Price Charming is a Football Head

If he wasn’t nine years old and fictional, Arnold from Nickelodeon’s “HeyArnold!” would be my ideal man.

He’s smart. He’s funny. He’s always willing to lend a hand to someone in need. And because he his head is a bit oddly-shaped, I would never have to buy him hats.

In short, “Short Man” is the guy for me.

If by some sort of magical and scientific miracle, I was able to step into the cartoon world of Arnold, I’d most definitely be Helga G. Pataki.

In the elementary school world it would be impossible for me to voice my Arnold-love-aloud, so like Helga, I would have to resort to throwing spit balls at the back of his football-shaped head.

However, I probably wouldn’t write poems about him and I most definitely would not create a shrine to the guy in the back of my closet using only his used gum.

Though Helga’s Arnold-adoration is beyond creepy, I at least understand where she’s coming from: Arnold is just plain awesome so it’s hard to blame her for all the loving.
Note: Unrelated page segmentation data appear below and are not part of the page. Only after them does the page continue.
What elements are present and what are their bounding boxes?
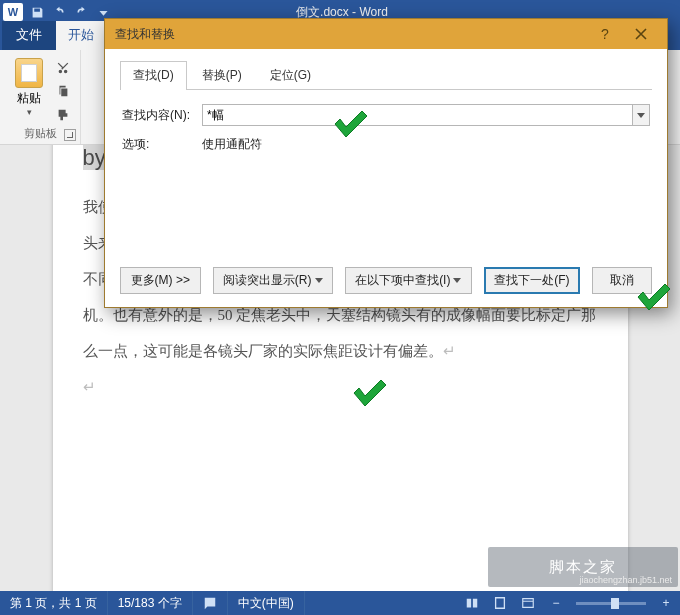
find-what-label: 查找内容(N):	[122, 107, 202, 124]
tab-replace[interactable]: 替换(P)	[189, 61, 255, 90]
paste-button[interactable]: 粘贴 ▾	[8, 54, 50, 117]
find-replace-dialog: 查找和替换 ? 查找(D) 替换(P) 定位(G) 查找内容(N): 选项:	[104, 18, 668, 308]
paragraph-mark-icon: ↵	[83, 379, 96, 395]
status-word-count[interactable]: 15/183 个字	[108, 591, 193, 615]
zoom-slider[interactable]	[576, 602, 646, 605]
chevron-down-icon	[315, 278, 323, 283]
options-value: 使用通配符	[202, 136, 262, 153]
status-bar: 第 1 页，共 1 页 15/183 个字 中文(中国) − +	[0, 591, 680, 615]
chevron-down-icon[interactable]: ▾	[27, 107, 32, 117]
clipboard-group-label: 剪贴板	[8, 124, 72, 143]
clipboard-group: 粘贴 ▾ 剪贴板	[0, 50, 81, 144]
watermark: 脚本之家 jiaochengzhan.jb51.net	[488, 547, 678, 587]
find-in-button[interactable]: 在以下项中查找(I)	[345, 267, 472, 294]
zoom-in-button[interactable]: +	[652, 591, 680, 615]
tab-find[interactable]: 查找(D)	[120, 61, 187, 90]
copy-icon[interactable]	[54, 82, 72, 100]
format-painter-icon[interactable]	[54, 106, 72, 124]
paste-label: 粘贴	[17, 90, 41, 107]
qat-undo-icon[interactable]	[48, 1, 70, 23]
dialog-help-button[interactable]: ?	[587, 21, 623, 47]
dialog-title: 查找和替换	[115, 26, 587, 43]
chevron-down-icon	[453, 278, 461, 283]
find-what-input[interactable]	[202, 104, 650, 126]
more-button[interactable]: 更多(M) >>	[120, 267, 201, 294]
reading-highlight-button[interactable]: 阅读突出显示(R)	[213, 267, 333, 294]
status-language[interactable]: 中文(中国)	[228, 591, 305, 615]
paragraph-mark-icon: ↵	[443, 343, 456, 359]
file-tab[interactable]: 文件	[2, 21, 56, 50]
qat-save-icon[interactable]	[26, 1, 48, 23]
cut-icon[interactable]	[54, 58, 72, 76]
status-proofing-icon[interactable]	[193, 591, 228, 615]
find-history-dropdown[interactable]	[632, 104, 650, 126]
ribbon-tab-home[interactable]: 开始	[56, 21, 106, 50]
dialog-close-button[interactable]	[623, 21, 659, 47]
find-next-button[interactable]: 查找下一处(F)	[484, 267, 580, 294]
cancel-button[interactable]: 取消	[592, 267, 652, 294]
qat-redo-icon[interactable]	[70, 1, 92, 23]
view-web-layout-icon[interactable]	[514, 591, 542, 615]
zoom-out-button[interactable]: −	[542, 591, 570, 615]
options-label: 选项:	[122, 136, 202, 153]
status-page-info[interactable]: 第 1 页，共 1 页	[0, 591, 108, 615]
view-read-mode-icon[interactable]	[458, 591, 486, 615]
clipboard-group-launcher[interactable]	[64, 129, 76, 141]
view-print-layout-icon[interactable]	[486, 591, 514, 615]
dialog-title-bar[interactable]: 查找和替换 ?	[105, 19, 667, 49]
paste-icon	[15, 58, 43, 88]
word-app-icon: W	[3, 3, 23, 21]
dialog-tabs: 查找(D) 替换(P) 定位(G)	[120, 60, 652, 90]
tab-goto[interactable]: 定位(G)	[257, 61, 324, 90]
For one, Arnold’s family would make the world’s best in-laws. Grandpa Phil, the wily old coot, could teach me invaluable life lessons using his stories of the good old days. Grandma Gertie could lead me on exciting, ill-conceived adventures involving neat costumes and cool code names. Together we’d all live happily ever after in the Sunset Arms Boarding House.

I would be especially happy if Arnold and I got to reside in his sweet, pimped-out penthouse. Sure, I might rid the place of its alien-themed wallpaper but overall you can’t ask for a better apartment space. I mean, the guy has wall to wall skylights and a couch that folds out of the wall with a touch of a button.If this isn’t awesome, I don’t know what is.
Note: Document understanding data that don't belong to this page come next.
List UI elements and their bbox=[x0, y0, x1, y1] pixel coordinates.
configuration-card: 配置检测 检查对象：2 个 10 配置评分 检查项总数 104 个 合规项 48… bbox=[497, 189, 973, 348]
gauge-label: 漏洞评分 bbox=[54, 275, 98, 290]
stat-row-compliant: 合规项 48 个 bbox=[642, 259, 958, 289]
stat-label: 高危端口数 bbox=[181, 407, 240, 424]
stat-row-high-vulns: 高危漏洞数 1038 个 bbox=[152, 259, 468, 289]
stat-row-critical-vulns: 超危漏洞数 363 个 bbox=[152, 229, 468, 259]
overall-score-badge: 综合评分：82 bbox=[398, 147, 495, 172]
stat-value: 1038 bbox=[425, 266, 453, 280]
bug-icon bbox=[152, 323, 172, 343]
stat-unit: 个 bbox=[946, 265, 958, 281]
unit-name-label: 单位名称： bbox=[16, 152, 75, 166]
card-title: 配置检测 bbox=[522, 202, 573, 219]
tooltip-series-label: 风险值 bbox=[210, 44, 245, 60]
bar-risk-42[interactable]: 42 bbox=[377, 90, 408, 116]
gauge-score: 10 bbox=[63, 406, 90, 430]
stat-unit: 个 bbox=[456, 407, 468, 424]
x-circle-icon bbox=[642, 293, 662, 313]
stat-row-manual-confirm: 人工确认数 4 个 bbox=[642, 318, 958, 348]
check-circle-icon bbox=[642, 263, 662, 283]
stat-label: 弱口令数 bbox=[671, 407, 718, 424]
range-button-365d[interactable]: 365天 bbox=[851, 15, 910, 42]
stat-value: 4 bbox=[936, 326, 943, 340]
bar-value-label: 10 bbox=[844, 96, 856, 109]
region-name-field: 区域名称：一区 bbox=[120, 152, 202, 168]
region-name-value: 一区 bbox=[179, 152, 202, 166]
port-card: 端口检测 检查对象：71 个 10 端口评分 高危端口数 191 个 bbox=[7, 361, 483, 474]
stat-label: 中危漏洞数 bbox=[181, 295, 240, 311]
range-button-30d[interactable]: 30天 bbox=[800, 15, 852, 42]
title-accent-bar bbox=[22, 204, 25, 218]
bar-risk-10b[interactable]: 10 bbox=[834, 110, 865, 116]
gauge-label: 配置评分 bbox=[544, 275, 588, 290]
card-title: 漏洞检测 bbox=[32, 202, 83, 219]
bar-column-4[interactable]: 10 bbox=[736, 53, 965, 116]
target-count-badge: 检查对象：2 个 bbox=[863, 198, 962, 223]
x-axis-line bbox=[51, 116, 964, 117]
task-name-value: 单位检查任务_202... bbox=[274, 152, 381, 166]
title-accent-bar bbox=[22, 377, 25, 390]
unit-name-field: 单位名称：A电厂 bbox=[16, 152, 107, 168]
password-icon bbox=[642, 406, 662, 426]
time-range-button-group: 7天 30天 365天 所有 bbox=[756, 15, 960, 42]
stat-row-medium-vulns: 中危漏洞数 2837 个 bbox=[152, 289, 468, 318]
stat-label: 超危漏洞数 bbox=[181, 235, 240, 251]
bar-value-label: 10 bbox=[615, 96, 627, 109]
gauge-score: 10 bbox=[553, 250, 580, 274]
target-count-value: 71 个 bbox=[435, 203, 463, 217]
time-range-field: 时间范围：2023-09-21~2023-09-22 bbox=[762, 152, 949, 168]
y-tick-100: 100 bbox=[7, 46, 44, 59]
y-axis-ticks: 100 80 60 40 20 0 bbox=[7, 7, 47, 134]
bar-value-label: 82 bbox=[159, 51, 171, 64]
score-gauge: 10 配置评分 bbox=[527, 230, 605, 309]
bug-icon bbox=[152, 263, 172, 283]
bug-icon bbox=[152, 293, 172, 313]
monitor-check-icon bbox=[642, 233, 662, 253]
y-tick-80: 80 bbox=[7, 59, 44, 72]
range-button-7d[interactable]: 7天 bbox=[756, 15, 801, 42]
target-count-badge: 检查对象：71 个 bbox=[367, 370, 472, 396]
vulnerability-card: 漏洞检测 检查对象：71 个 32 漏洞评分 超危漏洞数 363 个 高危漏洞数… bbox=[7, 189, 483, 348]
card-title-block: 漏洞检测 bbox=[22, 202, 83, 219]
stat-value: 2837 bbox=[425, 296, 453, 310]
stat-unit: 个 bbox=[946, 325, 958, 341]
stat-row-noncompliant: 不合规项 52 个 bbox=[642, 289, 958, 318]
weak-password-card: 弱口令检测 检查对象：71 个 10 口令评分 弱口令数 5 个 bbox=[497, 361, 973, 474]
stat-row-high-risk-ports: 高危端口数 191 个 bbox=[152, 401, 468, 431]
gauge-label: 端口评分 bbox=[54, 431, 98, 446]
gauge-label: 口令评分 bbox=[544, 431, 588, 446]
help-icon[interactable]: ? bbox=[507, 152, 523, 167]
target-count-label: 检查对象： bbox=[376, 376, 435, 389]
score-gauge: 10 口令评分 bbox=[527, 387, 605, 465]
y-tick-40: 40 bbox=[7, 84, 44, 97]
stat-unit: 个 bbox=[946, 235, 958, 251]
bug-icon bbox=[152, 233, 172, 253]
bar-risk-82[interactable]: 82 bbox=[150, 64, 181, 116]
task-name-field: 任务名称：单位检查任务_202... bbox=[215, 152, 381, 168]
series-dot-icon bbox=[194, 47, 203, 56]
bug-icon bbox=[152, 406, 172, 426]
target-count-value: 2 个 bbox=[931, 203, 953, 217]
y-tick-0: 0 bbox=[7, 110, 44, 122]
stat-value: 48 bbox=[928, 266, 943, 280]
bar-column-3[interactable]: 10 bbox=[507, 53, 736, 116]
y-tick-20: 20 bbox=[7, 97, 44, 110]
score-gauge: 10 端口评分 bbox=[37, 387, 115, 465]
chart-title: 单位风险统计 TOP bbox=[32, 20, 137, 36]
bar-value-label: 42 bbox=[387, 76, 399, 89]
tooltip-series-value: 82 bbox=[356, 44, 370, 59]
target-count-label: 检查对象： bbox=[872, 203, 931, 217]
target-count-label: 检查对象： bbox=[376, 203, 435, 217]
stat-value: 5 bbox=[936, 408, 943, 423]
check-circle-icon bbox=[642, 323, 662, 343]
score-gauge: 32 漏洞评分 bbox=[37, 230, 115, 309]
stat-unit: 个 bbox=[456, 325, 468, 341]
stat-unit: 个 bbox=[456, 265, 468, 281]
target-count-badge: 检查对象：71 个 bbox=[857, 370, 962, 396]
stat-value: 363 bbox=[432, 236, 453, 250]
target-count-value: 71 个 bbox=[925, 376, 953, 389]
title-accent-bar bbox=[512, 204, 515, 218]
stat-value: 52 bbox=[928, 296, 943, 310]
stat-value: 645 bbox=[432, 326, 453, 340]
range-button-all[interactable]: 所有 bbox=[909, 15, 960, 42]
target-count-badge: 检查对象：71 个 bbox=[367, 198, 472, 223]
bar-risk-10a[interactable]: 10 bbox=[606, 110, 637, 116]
Also, I’m completely positive Gerald Johanssen, Arnold’s ring man, would welcome me with open arms. He could tell me the legends of the neighborhood and teach me how to get my hair to stand up that high on my head. Whenever I did anything noteworthy he would tell me I’m “a bold kid” and in time, he would surely teach me that fancy handshake he and Arnold share.

Arnold, Gerald and I would be confronted with ethical and moral dilemmas on a daily basis. Together we would solve these predicaments within a half hour time period (22 minutes if you don’t count commercial breaks).

My football-headed Prince Charming and I would make the world a better place, starting with P.S. 118.

Unfortunately, Arnold is not a a real person. Though this is not a huge revelation, it is however, a major bummer.

Since my dream man only exists in cartoon form, I was forced to settle for someone who does not have a football-shaped head. Though the obvious disadvantage of this is he’s not Arnold, he is however, much easier to buy hats for.